Klimabezogene Offenlegungen

Der Bericht, der im Januar herausgegeben wurde und Gegenstand einer öffentlichen Konsultation ist, enthält Empfehlungen zur Aktualisierung der unverbindlichen Richtlinien der Non-Financial Reporting Directive (NFRD). Die Arbeit der TEG zielte darauf ab, die 11 Empfehlungen der Task Force on Climate-related Financial Disclosures (TCFD) des Finanzstabilitätsrats mit den Elementen zu verbinden, deren Offenlegung die NFRD verlangt.

Der Bericht erkennt drei Arten von Offenlegungen an:

  • allgemeine (das Unternehmen sollte offenlegen);
  • ergänzende (das Unternehmen sollte die Offenlegung in Erwägung ziehen);
  • Offenlegungen, die die Unternehmen in Erwägung ziehen können.

Die EU-Kommission soll ihre aktualisierten Richtlinien im Juni 2019 veröffentlichen.

EU-Standard für grüne Anleihen (GBS für Green Bond Standard)

Durch die Einführung eines gemeinsamen und standardisierten Rahmens soll der GBS die Hindernisse für die Marktentwicklung angehen und Investitionen in grüne Projekte fördern. Neben den Maßnahmenempfehlungen hat die TEG auch einen GBS-Entwurf vorgeschlagen, der mit der Klassifikation und mit gemeinsamen internationalen Zertifizierungsprogrammen, wie den Green Bond Principles, im Einklang steht. Gemäß dem Programm:

  • müssen Einnahmen in grüne Projekte investiert werden;
  • sollten Emittenten erklären, wie die grüne Anleihe auf den GBS abgestimmt ist;
  • muss der Emittent ein jährliches Reporting zu den Allokationsvolumina und -kriterien bereitstellen;
  • muss ein externer Prüfer berufen werden.

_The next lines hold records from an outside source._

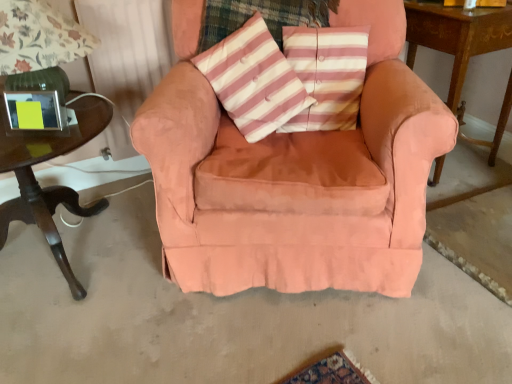 The image size is (512, 384). Find the location of `pink striped cushion at center`. pink striped cushion at center is located at coordinates (327, 75).

Image resolution: width=512 pixels, height=384 pixels. What are the coordinates of `dark wood table at left, positioned as the first table in left-to-right order` in the screenshot? It's located at (51, 186).

What do you see at coordinates (295, 176) in the screenshot? The image size is (512, 384). I see `suede-like peach armchair at center` at bounding box center [295, 176].

Measure the distance between point (x=440, y=161) and camera.

Point (x=440, y=161) is 6.54 feet from camera.

Locate an element on the screen. This screenshot has height=384, width=512. green glass table lamp at left is located at coordinates (39, 37).

From the image's perspective, is dark wood table at left, positioned as the second table in right-to-left order, located beneath wooden table at right, the second table when ordered from left to right?

Yes.

From a real-world perspective, does dark wood table at left, positioned as the first table in left-to-right order, stand above wooden table at right, the second table when ordered from left to right?

No, from a real-world perspective, dark wood table at left, positioned as the first table in left-to-right order, is not over wooden table at right, the second table when ordered from left to right

Could wooden table at right, arranged as the 1th table when viewed from the right, be considered to be inside dark wood table at left, positioned as the first table in left-to-right order?

No.

Which is more to the left, dark wood table at left, positioned as the second table in right-to-left order, or wooden table at right, arranged as the 1th table when viewed from the right?

dark wood table at left, positioned as the second table in right-to-left order.

In the scene shown: Is dark wood table at left, positioned as the second table in right-to-left order, looking in the opposite direction of pink striped fabric pillow at center?

No.

Would you say dark wood table at left, positioned as the second table in right-to-left order, is inside or outside pink striped fabric pillow at center?

Result: The correct answer is: outside.

Does dark wood table at left, positioned as the second table in right-to-left order, have a greater height compared to pink striped fabric pillow at center?

Yes, dark wood table at left, positioned as the second table in right-to-left order, is taller than pink striped fabric pillow at center.

Is dark wood table at left, positioned as the second table in right-to-left order, at the left side of pink striped fabric pillow at center?

Correct, you'll find dark wood table at left, positioned as the second table in right-to-left order, to the left of pink striped fabric pillow at center.

Considering the relative sizes of dark wood table at left, positioned as the second table in right-to-left order, and pink striped cushion at center in the image provided, is dark wood table at left, positioned as the second table in right-to-left order, taller than pink striped cushion at center?

Yes, dark wood table at left, positioned as the second table in right-to-left order, is taller than pink striped cushion at center.

In the image, is dark wood table at left, positioned as the second table in right-to-left order, positioned in front of or behind pink striped cushion at center?

Clearly, dark wood table at left, positioned as the second table in right-to-left order, is in front of pink striped cushion at center.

Außerdem hat die EU-Kommission den Rat von ESMA und EIOPA zur Integration von ESG-Faktoren und Risiken in die Richtlinien MiFID II, UCITS und Solvency II eingeholt. Ein weiterer wichtiger Meilenstein in dieser Phase des Reformprozesses ist die politische Einigung zwischen dem EU-Parlament und dem Rat auf Transparenzanforderungen hinsichtlich der Integration von ESG-Risiken und -Chancen in die Politik institutioneller Anleger. Es besteht immer noch Raum für weitere Gespräche darüber, ob ESG in das Konzept der Treuhandpflicht aufgenommen werden soll. Erhebliche Fortschritte wurden bereits erzielt, doch es gibt noch viel zu tun. Die Wahlen von Mai könnten erhebliche Veränderungen in der Struktur der EU-Institutionen bewirken. Wesentlich ist, nicht alles Erreichte zu verlieren: Nachhaltigkeits- und Klimaerwägungen gehen über politische Positionen hinaus.